Dr. Hill and students

From farm to factory

Wofford students examine the economics, history and politics of cotton

Cotton 382
2018-02-08

SPARTANBURG, S.C. — Nat McMaster, a first-year Wofford College student, comes from a county in South Carolina once known for growing cotton and producing textiles.

"Most of the mills have closed," says the Winnsboro, S.C., native, "but they sustained the area for a long time."

McMaster spent the month of January learning more about cotton than he ever thought possible during the "Cotton: The Shame and Unknown Glory of the American South" course taught by Dr. Bill DeMars, professor of government and international affairs and chair of the department. According to DeMars, the class examined the role of cotton growing and factory production in national and global economies; the harsh realities of slavery, sharecropping and forced prison labor for cotton growing; and the economy and culture of textile mills in the Northeast, as well as the varied and evolving views of slavery and cotton in the North and South prior to the American Civil War.

Students in the class read books, watched films, met with experts in the field and visited several textile mills and museums.

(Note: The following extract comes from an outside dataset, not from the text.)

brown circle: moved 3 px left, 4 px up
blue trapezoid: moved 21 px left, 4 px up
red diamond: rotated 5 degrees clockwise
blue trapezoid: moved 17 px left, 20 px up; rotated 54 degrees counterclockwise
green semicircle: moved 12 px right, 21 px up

One of those experts was Jenn Hendrix, a fabric artist with Yarn & Y'all in Greenville, S.C. Hendrix visited the class and brought with her a spinning wheel, drop spindle, hand carder, raw cotton and wool fabrics, a table-top version of the cotton gin and other items to show students how cotton was cleaned and processed.

McMaster signed up for the class partly because of his interest in history. He discovered, however, that textiles aren't just a thing of the past. The class visited Inman Mills on Jan. 23, and Norman Chapman, president and COO of the company, shared a look at cotton's future.

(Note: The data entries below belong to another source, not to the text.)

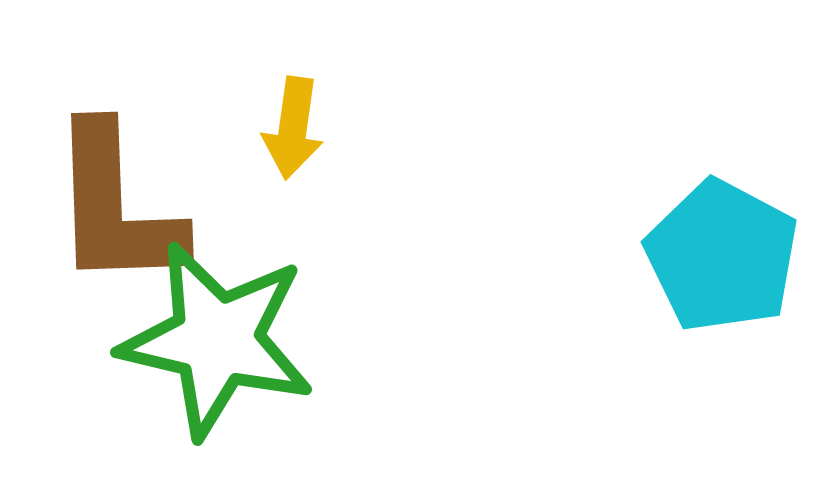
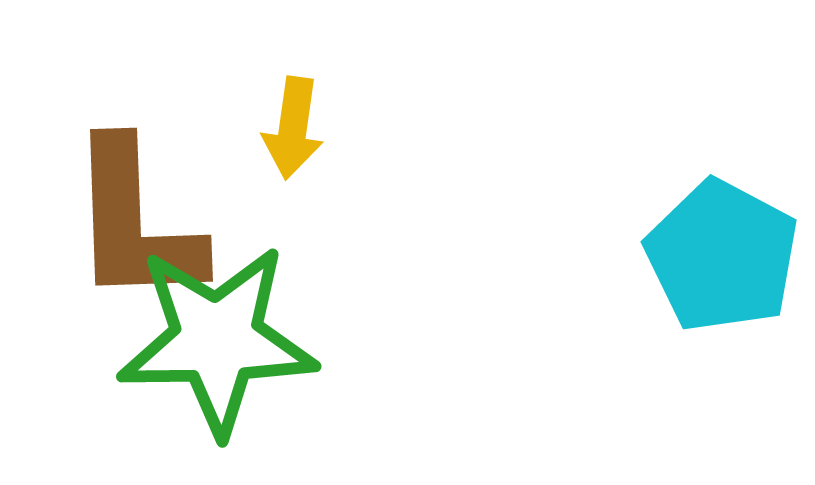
brown L-shape: moved 19 px right, 16 px down
green star: rotated 14 degrees counterclockwise
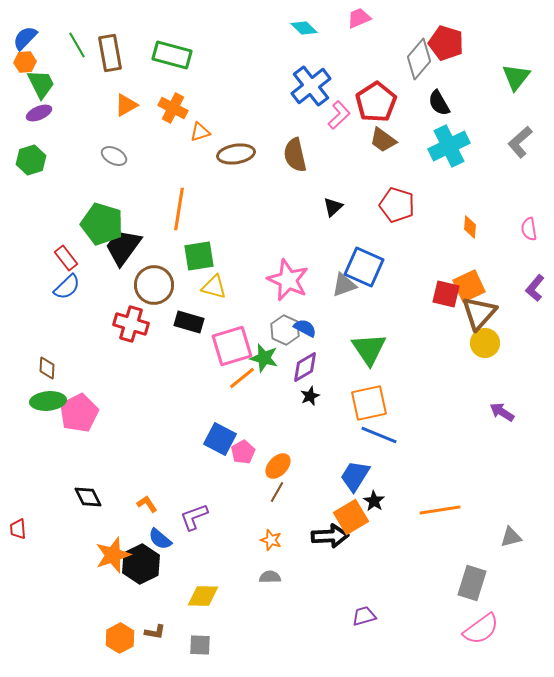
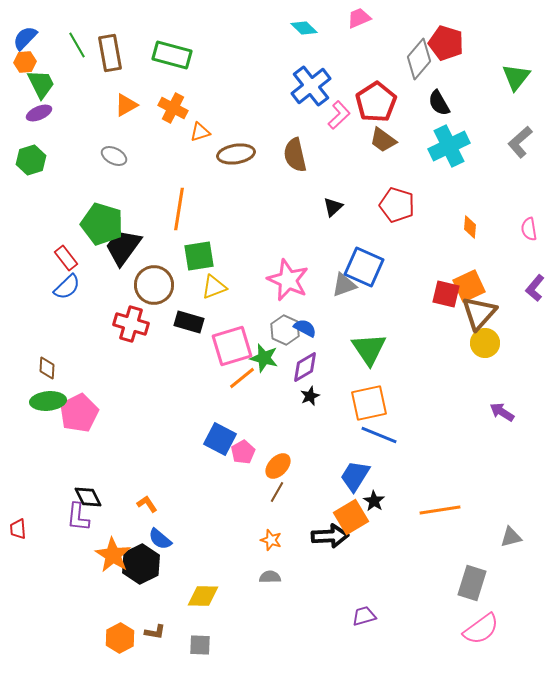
yellow triangle at (214, 287): rotated 36 degrees counterclockwise
purple L-shape at (194, 517): moved 116 px left; rotated 64 degrees counterclockwise
orange star at (113, 555): rotated 21 degrees counterclockwise
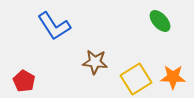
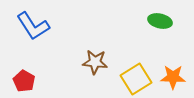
green ellipse: rotated 35 degrees counterclockwise
blue L-shape: moved 21 px left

"Norman Chapman, great-grandson of founder James Alfred Chapman, has worked at Inman Mills for over 30 years," says McMaster. "He notes that the textile industry is cyclical, and not dying as some might assume. Today, for example, much of their income derives from the manufacture of fire-resistant sleeves for Tempur-Pedic mattresses — a niche that, several years ago, did not exist. ... Of course no one can say what change may demand of textile companies in the coming years, but Inman Mills continues to be a important institution of an increasingly global industry."

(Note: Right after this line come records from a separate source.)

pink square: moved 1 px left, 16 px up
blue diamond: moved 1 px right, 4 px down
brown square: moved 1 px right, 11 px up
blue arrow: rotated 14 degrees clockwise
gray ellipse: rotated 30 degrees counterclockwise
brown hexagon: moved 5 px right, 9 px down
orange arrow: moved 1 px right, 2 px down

DeMars also took the group to Gibbs International Inc., where again they saw the global impact of an industry that remains a staple in Upstate South Carolina.

"We toured the warehouses seeing some of the equipment purchased out of textile mills all over the world, and Jimmy Gibbs (founder and chairman of Gibbs International and a Wofford College trustee) gave us about 45 minutes telling us about his business and answering our questions," says DeMars.

Interim, Wofford College's January term, frees students and faculty to spend the month focused on a single topic designed to expand the walls of the traditional classroom, explore new and untried topics, take academic risks, observe issues in action, develop capabilities for independent learning and consider different peoples, places and professional options. This year marks the 50th anniversary of Interim at Wofford.